§ Exercise goal: State how many lines of the entries hold the string "arrow". Reply with the number alone.

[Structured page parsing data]
.....

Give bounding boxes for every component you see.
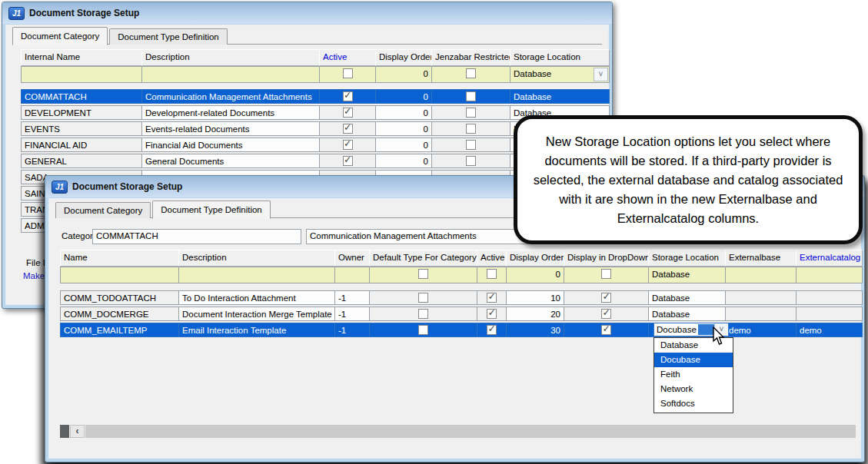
checkbox-checked-icon[interactable] [343,108,353,118]
row-1-externalbase[interactable] [725,307,796,321]
checkbox-unchecked-icon[interactable] [466,140,476,150]
checkbox-unchecked-icon[interactable] [466,68,476,78]
filter-default_type[interactable] [369,267,477,283]
filter-storage_location[interactable]: Database [648,267,726,283]
checkbox-unchecked-icon[interactable] [418,269,428,279]
row-0-description[interactable]: To Do Interaction Attachment [178,290,335,305]
filter-description[interactable] [178,267,335,283]
row-4-internal_name[interactable]: GENERAL [21,154,142,168]
filter-jenzabar_restricted[interactable] [431,66,510,83]
checkbox-checked-icon[interactable] [343,156,353,166]
row-2-name[interactable]: COMM_EMAILTEMP [60,323,179,337]
row-4-description[interactable]: General Documents [141,154,320,168]
column-header-jenzabar_restricted[interactable]: Jenzabar Restricted [431,49,510,66]
checkbox-unchecked-icon[interactable] [487,269,497,279]
row-0-display_order[interactable]: 0 [375,89,432,104]
row-2-externalcatalog[interactable]: demo [796,323,863,337]
back-window-titlebar[interactable]: J1 Document Storage Setup [2,2,612,24]
filter-display_order[interactable]: 0 [375,66,432,83]
row-0-externalbase[interactable] [725,290,796,305]
dropdown-option-docubase[interactable]: Docubase [654,353,733,367]
row-1-internal_name[interactable]: DEVELOPMENT [21,105,142,120]
filter-name[interactable] [60,267,179,283]
row-1-active[interactable] [319,105,376,120]
checkbox-unchecked-icon[interactable] [343,68,353,78]
row-1-externalcatalog[interactable] [796,307,863,321]
row-0-active[interactable] [319,89,376,104]
dropdown-option-network[interactable]: Network [654,382,733,396]
row-3-display_order[interactable]: 0 [375,138,432,152]
row-0-name[interactable]: COMM_TODOATTACH [60,290,179,305]
scroll-left-arrow-icon[interactable]: ‹ [70,425,85,438]
row-2-externalbase[interactable]: demo [725,323,796,337]
row-0-storage_location[interactable]: Database [510,89,610,104]
horizontal-scrollbar[interactable]: ‹ [60,425,856,438]
row-3-internal_name[interactable]: FINANCIAL AID [21,138,142,152]
row-1-display_order[interactable]: 0 [375,105,432,120]
row-2-active[interactable] [477,323,507,337]
checkbox-unchecked-icon[interactable] [418,325,428,335]
row-2-display_order[interactable]: 0 [375,121,432,136]
row-1-description[interactable]: Development-related Documents [141,105,320,120]
row-0-owner[interactable]: -1 [334,290,370,305]
checkbox-checked-icon[interactable] [601,325,611,335]
row-2-description[interactable]: Events-related Documents [141,121,320,136]
row-4-active[interactable] [319,154,376,168]
checkbox-checked-icon[interactable] [343,140,353,150]
filter-externalbase[interactable] [725,267,796,283]
column-header-storage_location[interactable]: Storage Location [510,49,610,66]
column-header-description[interactable]: Description [141,49,320,66]
column-header-internal_name[interactable]: Internal Name [21,49,142,66]
row-0-storage_location[interactable]: Database [648,290,726,305]
column-header-owner[interactable]: Owner [334,250,370,267]
dropdown-option-softdocs[interactable]: Softdocs [654,396,733,411]
row-4-jenzabar_restricted[interactable] [431,154,510,168]
filter-internal_name[interactable] [21,66,142,83]
filter-externalcatalog[interactable] [796,267,863,283]
filter-storage-dropdown-arrow-icon[interactable]: ˅ [594,68,608,81]
row-3-description[interactable]: Financial Aid Documents [141,138,320,152]
checkbox-unchecked-icon[interactable] [466,124,476,134]
checkbox-checked-icon[interactable] [487,293,497,303]
checkbox-unchecked-icon[interactable] [466,91,476,101]
row-3-jenzabar_restricted[interactable] [431,138,510,152]
checkbox-checked-icon[interactable] [601,309,611,319]
row-1-description[interactable]: Document Interaction Merge Template [178,307,335,321]
column-header-name[interactable]: Name [60,250,179,267]
row-1-default_type[interactable] [369,307,477,321]
checkbox-checked-icon[interactable] [343,91,353,101]
column-header-externalbase[interactable]: Externalbase [725,250,796,267]
column-header-description[interactable]: Description [178,250,335,267]
checkbox-unchecked-icon[interactable] [466,156,476,166]
make-link[interactable]: Make [23,271,45,280]
row-2-description[interactable]: Email Interaction Template [178,323,335,337]
filter-display_in_dropdown[interactable] [564,267,649,283]
filter-description[interactable] [141,66,320,83]
checkbox-checked-icon[interactable] [487,309,497,319]
row-2-internal_name[interactable]: EVENTS [21,121,142,136]
row-1-display_in_dropdown[interactable] [564,307,649,321]
column-header-display_order[interactable]: Display Order [375,49,432,66]
column-header-display_in_dropdown[interactable]: Display in DropDown [564,250,649,267]
filter-display_order[interactable]: 0 [506,267,564,283]
row-2-jenzabar_restricted[interactable] [431,121,510,136]
row-1-owner[interactable]: -1 [334,307,370,321]
checkbox-checked-icon[interactable] [601,293,611,303]
row-0-default_type[interactable] [369,290,477,305]
row-4-display_order[interactable]: 0 [375,154,432,168]
row-2-active[interactable] [319,121,376,136]
column-header-storage_location[interactable]: Storage Location [648,250,726,267]
scrollbar-track[interactable] [85,425,856,438]
row-2-display_in_dropdown[interactable] [564,323,649,337]
row-3-active[interactable] [319,138,376,152]
row-0-internal_name[interactable]: COMMATTACH [21,89,142,104]
storage-location-dropdown-list[interactable]: DatabaseDocubaseFeithNetworkSoftdocs [653,337,733,413]
filter-active[interactable] [319,66,376,83]
filter-owner[interactable] [334,267,370,283]
checkbox-checked-icon[interactable] [343,124,353,134]
checkbox-unchecked-icon[interactable] [466,108,476,118]
row-1-storage_location[interactable]: Database [648,307,726,321]
filter-storage_location[interactable]: Database˅ [510,66,610,83]
filter-active[interactable] [477,267,507,283]
dropdown-option-feith[interactable]: Feith [654,367,733,382]
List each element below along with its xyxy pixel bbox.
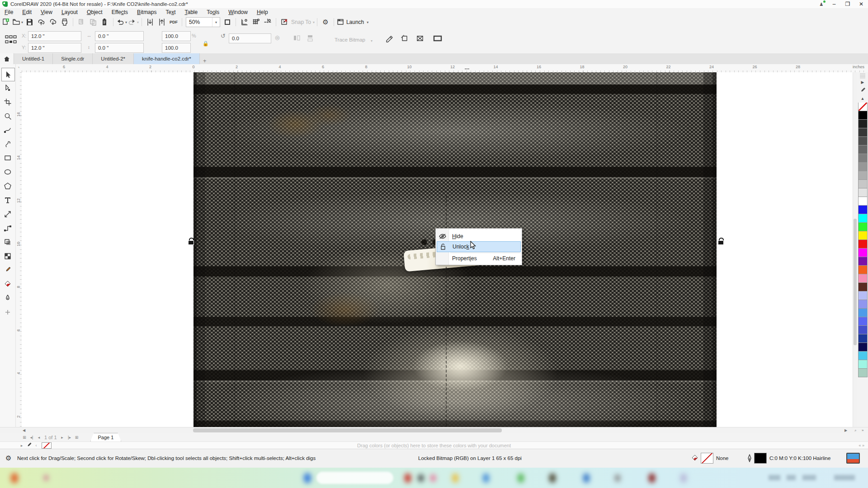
docpalette-overflow-chevrons[interactable]: « » [859,443,864,448]
paste-button[interactable] [99,17,110,27]
color-swatch[interactable] [858,180,868,188]
context-menu-item-hide[interactable]: Hide [437,231,521,241]
taskbar-icon-blurred[interactable] [304,473,311,483]
color-swatch[interactable] [858,188,868,197]
save-button[interactable] [24,17,35,27]
palette-flyout-arrow-icon[interactable]: ▶ [857,78,868,86]
menu-object[interactable]: Object [82,8,107,16]
menu-layout[interactable]: Layout [57,8,82,16]
ellipse-tool[interactable] [1,166,14,178]
color-swatch-none[interactable] [858,103,868,111]
export-button[interactable] [156,17,167,27]
color-swatch[interactable] [858,369,868,377]
palette-scroll-up-icon[interactable]: ▲ [857,94,868,103]
color-swatch[interactable] [858,145,868,154]
color-swatch[interactable] [858,291,868,300]
docpalette-eyedropper-icon[interactable] [25,442,33,449]
first-page-button[interactable]: ◂| [28,435,35,440]
color-swatch[interactable] [858,223,868,231]
vertical-scrollbar-thumb[interactable] [854,219,857,345]
edit-bitmap-icon[interactable] [385,34,393,43]
docpalette-flyout-arrow-icon[interactable]: ▸ [18,443,25,448]
menu-tools[interactable]: Tools [202,8,224,16]
add-page-start-button[interactable]: ⊞ [21,435,28,440]
docpalette-scroll-left-icon[interactable]: ‹ [33,443,40,448]
menu-effects[interactable]: Effects [107,8,132,16]
taskbar-icon-blurred[interactable] [549,474,556,483]
document-tab-single[interactable]: Single.cdr [53,53,93,64]
outline-swatch-black[interactable] [754,453,767,464]
palette-eyedropper-icon[interactable] [857,86,868,94]
scale-x-field[interactable]: 100.0 [162,31,191,41]
text-tool[interactable] [1,194,14,206]
add-page-end-button[interactable]: ⊞ [73,435,80,440]
close-button[interactable]: ✕ [854,0,868,8]
wireframe-icon[interactable] [433,34,442,43]
publish-pdf-button[interactable]: PDF [168,17,179,27]
color-swatch[interactable] [858,231,868,240]
freehand-tool[interactable] [1,124,14,136]
color-swatch[interactable] [858,128,868,137]
next-page-button[interactable]: ▸ [59,435,66,440]
add-tools-button[interactable] [1,306,14,319]
menu-bitmaps[interactable]: Bitmaps [132,8,161,16]
show-rulers-button[interactable] [239,17,250,27]
dimension-tool[interactable] [1,208,14,221]
menu-edit[interactable]: Edit [18,8,36,16]
color-swatch[interactable] [858,334,868,343]
menu-view[interactable]: View [36,8,57,16]
status-gear-icon[interactable]: ⚙ [5,454,11,462]
document-tab-knife-handle-co2-active[interactable]: knife-handle-co2.cdr* [134,53,200,64]
palette-grip[interactable] [860,74,865,78]
taskbar-tray-blurred[interactable] [802,475,816,480]
horizontal-ruler[interactable]: inches 6420246810121416182022242628 [22,64,868,73]
undo-button[interactable]: ▾ [116,17,127,27]
color-swatch[interactable] [858,343,868,352]
connector-tool[interactable] [1,222,14,235]
color-swatch[interactable] [858,171,868,180]
menu-text[interactable]: Text [161,8,180,16]
previous-page-button[interactable]: ◂ [35,435,42,440]
taskbar-icon-blurred[interactable] [11,473,18,483]
welcome-home-tab[interactable] [0,53,14,64]
color-swatch[interactable] [858,240,868,249]
import-button[interactable] [145,17,156,27]
open-button[interactable]: ▾ [12,17,23,27]
color-swatch[interactable] [858,309,868,317]
bitmap-mask-icon[interactable] [416,34,424,43]
menu-help[interactable]: Help [252,8,273,16]
height-field[interactable]: 0.0 " [95,43,144,53]
menu-file[interactable]: File [0,8,18,16]
color-swatch[interactable] [858,206,868,214]
drop-shadow-tool[interactable] [1,236,14,249]
horizontal-scrollbar[interactable]: ◀ ▶ ⌕ » [0,427,868,433]
taskbar-icon-blurred[interactable] [430,474,436,482]
color-swatch[interactable] [858,163,868,171]
taskbar-icon-blurred[interactable] [518,474,524,483]
vertical-ruler[interactable]: 161412108642 [15,72,22,427]
color-swatch[interactable] [858,283,868,291]
new-document-tab-button[interactable]: + [200,57,210,64]
menu-table[interactable]: Table [180,8,203,16]
taskbar-tray-blurred[interactable] [769,475,780,480]
pick-tool[interactable] [1,68,15,81]
download-cloud-button[interactable] [47,17,58,27]
snap-off-button[interactable] [279,17,290,27]
taskbar-icon-blurred[interactable] [583,474,590,483]
taskbar-icon-blurred[interactable] [680,474,687,483]
horizontal-scrollbar-thumb[interactable] [193,428,502,432]
polygon-tool[interactable] [1,180,14,192]
color-swatch[interactable] [858,360,868,369]
color-swatch[interactable] [858,111,868,120]
color-swatch[interactable] [858,352,868,360]
sign-in-user-icon[interactable]: ♟ [816,0,827,8]
artistic-media-tool[interactable] [1,138,14,150]
taskbar-icon-blurred[interactable] [452,474,458,483]
color-swatch[interactable] [858,137,868,145]
taskbar-tray-blurred[interactable] [834,475,855,480]
lock-ratio-icon[interactable]: 🔒 [203,41,209,47]
show-grid-button[interactable] [250,17,261,27]
rotation-angle-field[interactable]: 0.0 [229,33,271,43]
new-document-button[interactable] [0,17,11,27]
minimize-button[interactable]: – [827,0,841,8]
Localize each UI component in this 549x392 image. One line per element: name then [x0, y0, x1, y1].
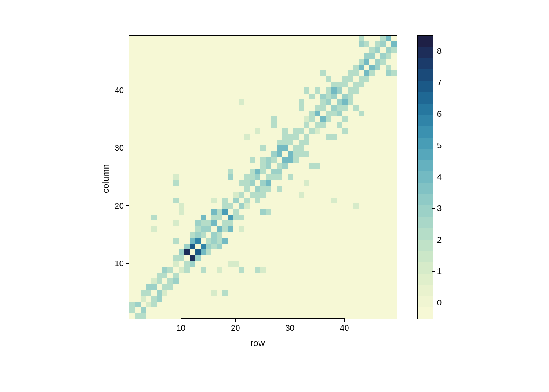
heatmap-cell: [206, 244, 211, 249]
heatmap-cell: [315, 111, 320, 116]
heatmap-cell: [282, 145, 288, 151]
heatmap-cell: [277, 151, 282, 157]
heatmap-cell: [331, 198, 337, 203]
heatmap-cell: [244, 180, 249, 186]
colorbar-tick: [432, 51, 435, 51]
heatmap-cell: [135, 302, 140, 307]
heatmap-cell: [326, 87, 331, 93]
heatmap-cell: [190, 232, 195, 238]
heatmap-cell: [375, 65, 380, 70]
y-tick-label: 10: [111, 259, 124, 268]
heatmap-cell: [277, 163, 282, 169]
heatmap-cell: [190, 255, 195, 261]
heatmap-cell: [359, 36, 364, 41]
heatmap-cell: [255, 169, 260, 174]
heatmap-cell: [173, 261, 179, 267]
heatmap-cell: [173, 255, 179, 261]
heatmap-cell: [244, 203, 249, 209]
heatmap-cell: [359, 82, 364, 87]
heatmap-cell: [195, 255, 200, 261]
colorbar-tick: [432, 82, 435, 82]
heatmap-cell: [250, 180, 255, 186]
colorbar-tick-label: 0: [437, 298, 442, 307]
heatmap-cell: [271, 151, 277, 157]
heatmap-cell: [380, 59, 386, 65]
heatmap-cell: [244, 198, 249, 203]
heatmap-cell: [282, 163, 288, 169]
heatmap-cell: [364, 53, 369, 59]
heatmap-cell: [260, 267, 266, 273]
heatmap-cell: [271, 116, 277, 122]
heatmap-cell: [342, 128, 348, 134]
heatmap-cell: [369, 65, 375, 70]
heatmap-cell: [217, 244, 222, 249]
heatmap-cell: [299, 145, 304, 151]
y-axis-line: [129, 90, 129, 264]
heatmap-cell: [157, 273, 162, 278]
heatmap-cell: [288, 157, 293, 163]
heatmap-cell: [315, 87, 320, 93]
colorbar-tick: [432, 177, 435, 177]
heatmap-cell: [304, 180, 309, 186]
heatmap-cell: [266, 180, 271, 186]
heatmap-cell: [304, 140, 309, 145]
heatmap-cell: [320, 122, 326, 128]
colorbar: [417, 35, 433, 319]
heatmap-cell: [271, 169, 277, 174]
heatmap-cell: [179, 267, 184, 273]
heatmap-cell: [222, 220, 228, 226]
heatmap-cell: [162, 267, 167, 273]
x-tick: [290, 318, 290, 322]
heatmap-cell: [375, 41, 380, 47]
heatmap-cell: [353, 87, 358, 93]
heatmap-cell: [206, 220, 211, 226]
y-axis-title: column: [100, 164, 111, 193]
heatmap-cell: [386, 47, 391, 53]
heatmap-cell: [228, 220, 233, 226]
heatmap-cell: [288, 134, 293, 140]
heatmap-cell: [228, 261, 233, 267]
heatmap-cell: [173, 180, 179, 186]
heatmap-cell: [250, 169, 255, 174]
y-tick-label: 30: [111, 143, 124, 153]
heatmap-cell: [228, 174, 233, 180]
heatmap-cell: [255, 186, 260, 192]
colorbar-tick: [432, 208, 435, 209]
heatmap-cell: [315, 128, 320, 134]
heatmap-cell: [299, 99, 304, 105]
heatmap-cell: [309, 111, 315, 116]
heatmap-cell: [353, 105, 358, 111]
heatmap-cell: [353, 65, 358, 70]
heatmap-cell: [277, 140, 282, 145]
heatmap-cell: [211, 232, 216, 238]
heatmap-cell: [239, 203, 244, 209]
x-tick: [344, 318, 345, 322]
heatmap-cell: [239, 226, 244, 232]
heatmap-cell: [299, 151, 304, 157]
heatmap-cell: [369, 70, 375, 76]
heatmap-cell: [277, 174, 282, 180]
colorbar-tick: [432, 145, 435, 145]
heatmap-cell: [233, 192, 239, 197]
heatmap-cell: [386, 65, 391, 70]
heatmap-cell: [348, 76, 353, 82]
heatmap-cell: [146, 302, 151, 307]
heatmap-cell: [244, 134, 249, 140]
y-tick: [126, 263, 129, 264]
heatmap-cell: [359, 65, 364, 70]
heatmap-cell: [331, 82, 337, 87]
heatmap-cell: [266, 157, 271, 163]
heatmap-cell: [201, 220, 206, 226]
heatmap-cell: [260, 192, 266, 197]
heatmap-cell: [179, 249, 184, 255]
heatmap-cell: [342, 99, 348, 105]
heatmap-cell: [255, 174, 260, 180]
heatmap-cell: [222, 209, 228, 215]
heatmap-cell: [337, 122, 342, 128]
heatmap-cell: [222, 238, 228, 244]
y-tick-label: 40: [111, 86, 124, 95]
heatmap-cell: [282, 134, 288, 140]
heatmap-cell: [348, 94, 353, 99]
heatmap-cell: [299, 192, 304, 197]
heatmap-cell: [146, 290, 151, 296]
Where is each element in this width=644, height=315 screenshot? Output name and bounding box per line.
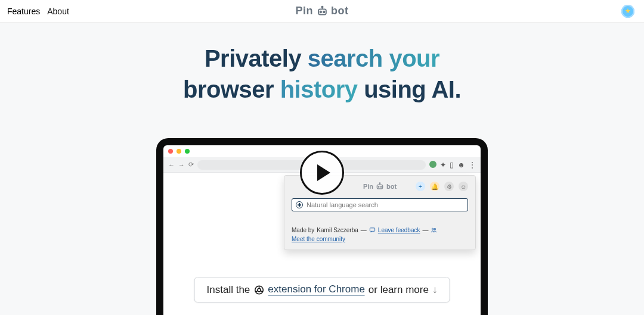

.....

§ Response box: 4